--- Instructions to follow ---
When a line in the entries contains the word "julho", copy that line in full.

Excerpts from a dataset
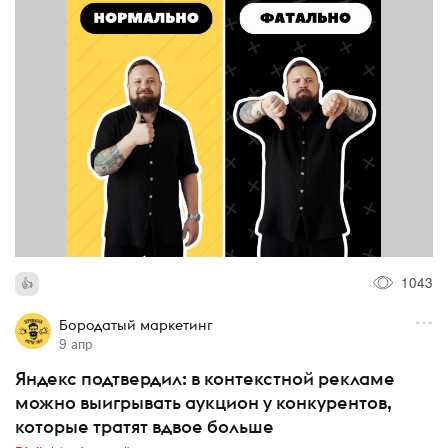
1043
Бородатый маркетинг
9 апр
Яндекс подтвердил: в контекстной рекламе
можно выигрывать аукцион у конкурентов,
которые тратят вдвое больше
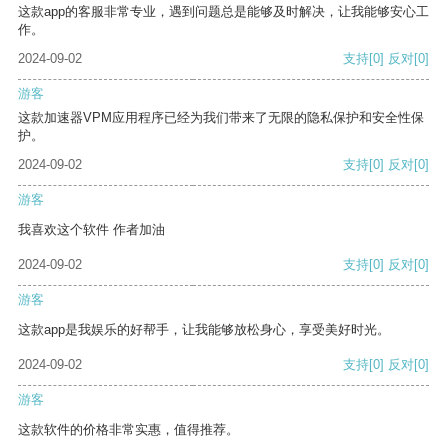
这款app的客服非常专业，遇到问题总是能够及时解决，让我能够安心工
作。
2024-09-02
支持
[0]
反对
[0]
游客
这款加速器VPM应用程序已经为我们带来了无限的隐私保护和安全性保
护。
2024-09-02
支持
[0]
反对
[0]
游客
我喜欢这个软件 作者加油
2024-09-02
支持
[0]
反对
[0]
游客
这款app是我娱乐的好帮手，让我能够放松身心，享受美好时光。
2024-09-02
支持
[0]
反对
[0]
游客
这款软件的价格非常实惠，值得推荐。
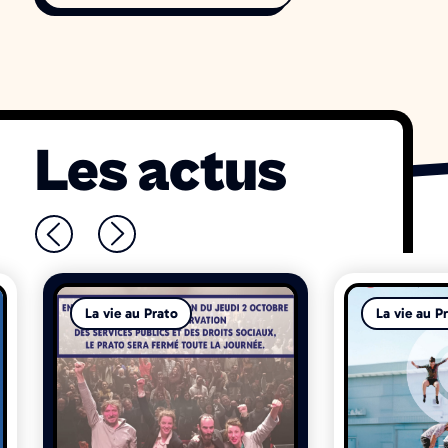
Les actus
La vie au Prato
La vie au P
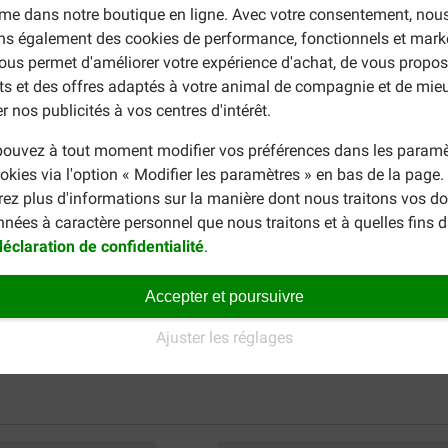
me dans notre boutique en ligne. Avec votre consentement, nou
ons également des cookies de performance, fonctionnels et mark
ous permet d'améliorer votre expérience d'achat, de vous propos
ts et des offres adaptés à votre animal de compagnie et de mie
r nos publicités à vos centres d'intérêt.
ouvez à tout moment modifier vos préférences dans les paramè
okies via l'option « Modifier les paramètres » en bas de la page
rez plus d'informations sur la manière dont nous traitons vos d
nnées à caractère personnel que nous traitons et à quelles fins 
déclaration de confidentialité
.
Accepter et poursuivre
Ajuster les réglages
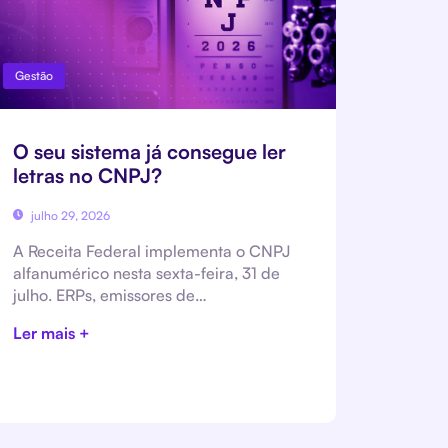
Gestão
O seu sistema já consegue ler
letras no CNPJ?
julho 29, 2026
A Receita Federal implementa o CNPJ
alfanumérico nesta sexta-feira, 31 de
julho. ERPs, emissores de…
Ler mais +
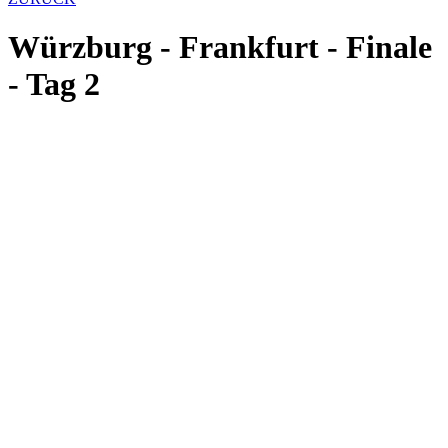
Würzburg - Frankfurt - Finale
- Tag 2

--- Exercise solution ---
julho 29, 2026
julho. ERPs, emissores de…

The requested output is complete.